Una tendenza che trova conferma anche nella media degli scenari, solitamente il parametro più affidabile quando si cerca di filtrare il rumore modellistico, lo vediamo qui sotto:

Dall’altra parte, però, la versione sviluppata con l’intelligenza artificiale continua a insistere su un’ipotesi diametralmente opposta: l’arrivo di una massa d’aria gelida estrema diretta verso l’Italia. Uno scenario che, allo stato attuale, appare decisamente poco credibile, ma che l’AI del modello sta cavalcando da più emissioni consecutive, come se fosse intrappolata in un bias termico non supportato dal resto della modellistica. Ecco la mappa a 1500m prevista per il 21 febbraio sviluppata appunto dal modello GFS su base Meteociel:

Perché il modello AI insiste sul gelo?
Le emissioni AI del GFS sono note per amplificare segnali deboli, soprattutto quando intercettano anomalie termiche marcate nelle alte latitudini.
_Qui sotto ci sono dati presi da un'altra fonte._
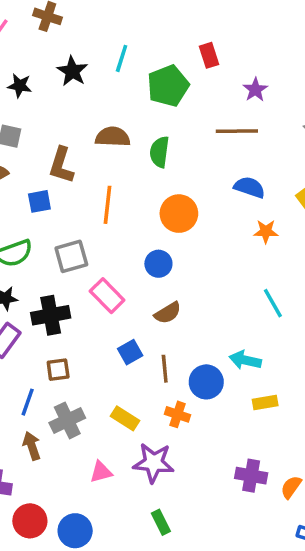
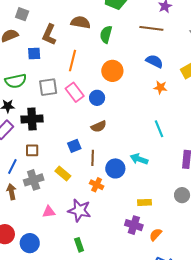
pink rectangle: (107, 296) -> (75, 92), moved
yellow rectangle: (265, 403) -> (144, 202), moved
yellow rectangle: (125, 418) -> (63, 173), moved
In questo caso, la presenza di un nocciolo gelido sull’Europa orientale potrebbe aver innescato una serie di “proiezioni estreme” che non trovano però riscontro né nella dinamica emisferica né nella statistica stagionale.
In altre parole: l’AI vede un potenziale, ma lo sovrastima.
Cosa dicono invece gli scenari più affidabili
La media degli ensemble, che rappresenta la bussola più stabile in situazioni di incertezza, non appoggia né il gelo estremo né un anticiclone particolarmente robusto. Il segnale prevalente è quello di una blanda variabilità, con l’anticiclone posizionato in modo defilato verso la Spagna ma comunque abbastanza vicino da influenzare almeno in parte il tempo sull’Italia.
Questo si traduce in:
- temperature in linea o leggermente sopra la media,
- qualche disturbo atlantico in transito,
- precipitazioni irregolari e non organizzate,
- assenza di irruzioni fredde significative.
Chi avrà ragione?
Difficile che lo scenario gelido possa concretizzarsi: manca il supporto dinamico, manca la coerenza modellistica e manca la logica stagionale.
Allo stesso tempo, anche l’idea di un anticiclone forte e duraturo appare prematura: la struttura barica non è ancora solida e l’Europa rimane sede di ondulazioni che possono disturbare la stabilità.
Sintesi finale fase 20-28 febbraio
Al momento, la soluzione più probabile è quella intermedia: una fase di variabilità moderata (55%), con anticiclone non dominante ma comunque presente, e nessun segnale di ondate di gelo per l’Italia fino alla fine di febbraio. L’inverno sembra avviarsi verso una chiusura graduale, senza colpi di scena estremi ma anche senza un’immediata e piena affermazione primaverile.